There's some truth here. Conservative Democrats and Republicans seem unwilling to pass legislation that contributes to higher deficits (even if, annoyingly, many of these same members didn't give a second thought to deficits when passing tax cuts and the Medicare drug benefit under President Bush's watch). This is a big reason why the White House has pushed the fiscal conservatism line as hard as it has.
But the expectation that fiscal conservatism will win out over coverage also has a certain self-fulfilling quality to it. Liberals don't have a ton of leverage right now, but they do have some. Centrist Democrats, at least, understand that failing to pass any legislation would hurt their party and that, ultimately, many of them hold the party's most vulnerable seats. And if that's still not enough to get sixty votes, there's always the reconciliation process--which carries its own political risks but can, at the end of the day, produce decent legislation.

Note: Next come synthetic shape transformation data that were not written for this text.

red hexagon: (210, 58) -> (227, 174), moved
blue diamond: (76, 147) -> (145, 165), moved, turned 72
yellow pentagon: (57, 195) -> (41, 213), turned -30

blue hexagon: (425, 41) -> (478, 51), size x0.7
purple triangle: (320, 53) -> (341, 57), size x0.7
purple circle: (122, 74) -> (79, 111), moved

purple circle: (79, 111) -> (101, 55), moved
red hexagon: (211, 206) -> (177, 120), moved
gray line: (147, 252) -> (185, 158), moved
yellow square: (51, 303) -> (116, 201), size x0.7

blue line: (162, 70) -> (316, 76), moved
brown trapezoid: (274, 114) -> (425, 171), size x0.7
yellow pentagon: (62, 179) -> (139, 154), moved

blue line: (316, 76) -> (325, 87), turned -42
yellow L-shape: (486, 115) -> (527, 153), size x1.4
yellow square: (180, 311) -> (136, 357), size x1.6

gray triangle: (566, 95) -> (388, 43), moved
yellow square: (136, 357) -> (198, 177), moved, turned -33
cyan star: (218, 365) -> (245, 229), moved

When--er, if--legislation gets out of the Senate Finance Committee, it must be merged with the HELP bill before it goes to the full Senate. And if the Senate agrees on a package, that legislation will have to go to conference committee, to be merged with its House counterpart. The policy that process produces will be much better if the Finance bill ends up looking more like the HELP and House measures. And the surest way to make that happen is to keep reminding everybody that those HELP and House measures exist.